No, President Obama did not explicitly order the surveillance of Trump’s phones; that happened automatically, simply because it is how things work in the USA now (and in a few limited instances, via a warrant).  But yes, President Obama made sure lots of people across the government received access to all of the information vacuumed up about Trump and his staff.  And yes, in his imprecise way, Trump blamed Obama personally for the mess his new administration finds itself in.

Last thing:  on March 7, WikiLeaks began publishing the CIA’s digital hacking tools. Reportedly included in the library of tools is Umbrage, which leaves false “evidence” of who is behind a hack and where it is coming from. Why would this be useful?  Well, let’s say you want to hack the Democratic National Committee and blame it on the Russians. By inserting fake “digital fingerprints” associated with prior Russian hacks, you can point investigators away from the real guilty party and toward an innocent party.  

As Robert Parry at ConsortiumNews.com sees it, the WikiLeaks disclosures raise fresh doubts about claims the Russians hacked the Democratic National Committee last spring.

So what have we learned?  Justin Raimondo, editor of Antiwar.com, provides a summary.
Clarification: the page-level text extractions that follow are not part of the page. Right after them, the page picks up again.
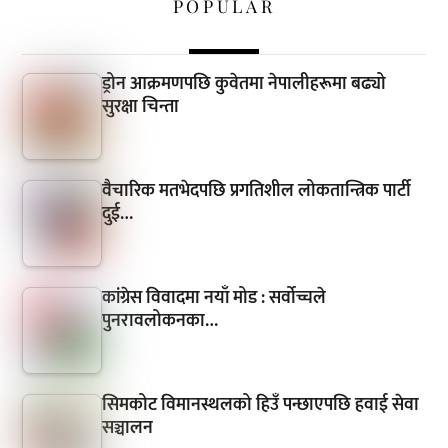
POPULAR
ड्रोन आक्रमणपछि कुवेतमा नेपालीहरूमा बढ्यो
सुरक्षा चिन्ता
वैचारिक मतभेदपछि प्रगतिशील लोकतान्त्रिक पार्टी
दुई…
कांग्रेस विवादमा नयाँ मोड : सर्वोच्चले
पुनरावलोकनका…
सिमकोट विमानस्थलको हिउँ पन्छाएपछि हवाई सेवा
सञ्चालन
“The campaign to frame up and discredit Trump and his associates is characteristic of how a police state routinely operates. A national security apparatus that vacuums up all our communications and stores them for later retrieval has been utilized by political operatives to go after their enemies – and not even the President of the United States is immune. This is something that one might expect to occur in, say, Turkey, or China: that it is happening here, to the cheers of much of the media and the Democratic Party, is beyond frightening.
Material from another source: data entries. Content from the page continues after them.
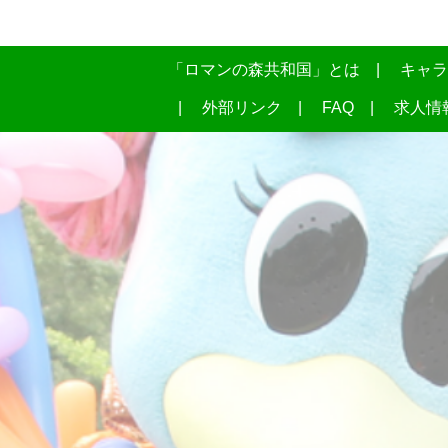
「ロマンの森共和国」とは
キャラ
外部リンク
FAQ
求人情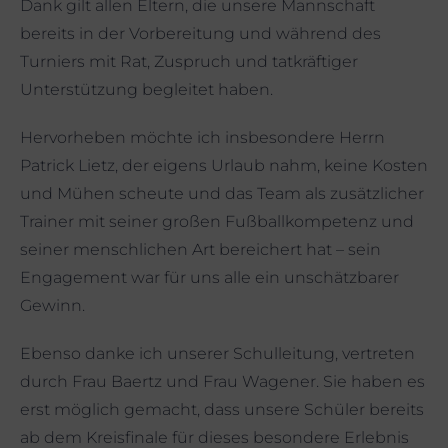
Dank gilt allen Eltern, die unsere Mannschaft
bereits in der Vorbereitung und während des
Turniers mit Rat, Zuspruch und tatkräftiger
Unterstützung begleitet haben.
Hervorheben möchte ich insbesondere Herrn
Patrick Lietz, der eigens Urlaub nahm, keine Kosten
und Mühen scheute und das Team als zusätzlicher
Trainer mit seiner großen Fußballkompetenz und
seiner menschlichen Art bereichert hat – sein
Engagement war für uns alle ein unschätzbarer
Gewinn.
Ebenso danke ich unserer Schulleitung, vertreten
durch Frau Baertz und Frau Wagener. Sie haben es
erst möglich gemacht, dass unsere Schüler bereits
ab dem Kreisfinale für dieses besondere Erlebnis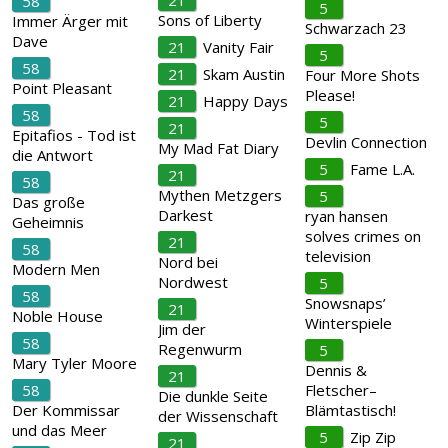
21
58
5
Sons of Liberty
Immer Ärger mit
Schwarzach 23
Dave
21
Vanity Fair
5
58
21
Skam Austin
Four More Shots
Point Pleasant
Please!
21
Happy Days
58
5
21
Epitafios - Tod ist
Devlin Connection
My Mad Fat Diary
die Antwort
5
Fame L.A.
21
58
Mythen Metzgers
5
Das große
Darkest
ryan hansen
Geheimnis
solves crimes on
21
58
television
Nord bei
Modern Men
Nordwest
5
58
Snowsnaps’
21
Noble House
Winterspiele
Jim der
58
Regenwurm
5
Mary Tyler Moore
Dennis &
21
58
Fletscher–
Die dunkle Seite
Der Kommissar
Blämtastisch!
der Wissenschaft
und das Meer
5
Zip Zip
21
“The irony is that the existence of this dangerous apparatus—which civil libertarians have warned could and probably would be used for political purposes— has been hailed by Trump and his team as a necessary and proper function of government. Indeed, Trump has called for the execution of the person who revealed the existence of this sinister engine of oppression – Edward Snowden. Absent Snowden’s revelations, we would still be in the dark as to the existence and vast scope of the NSA’s surveillance.

. . . . 

“What must be investigated is the incubation of a clandestine political police force inside the national security apparatus, one that has been unleashed against Trump – and could be deployed against anyone.

"This isn’t about Donald Trump. It’s about preserving what’s left of our old republic. I don’t want to live in a country where anonymous spooks with access to my most personal information can collect it and release it to their friends in our despicable media – do you?”

March 14 update:  Glenn Greenwald provides an excellent summary of current surveillance practices, including the way officials pretend that they are not allowed to "wiretap" conversations of Americans without a warrant, in his March 13 article, "Rand Paul is Right: NSA Routinely Monitors Americans' Communications Without a Warrant."

March 22 update:  Neema Singh Guliani provides another excellent overview in her "Could the President Spy on His Political Opponents?"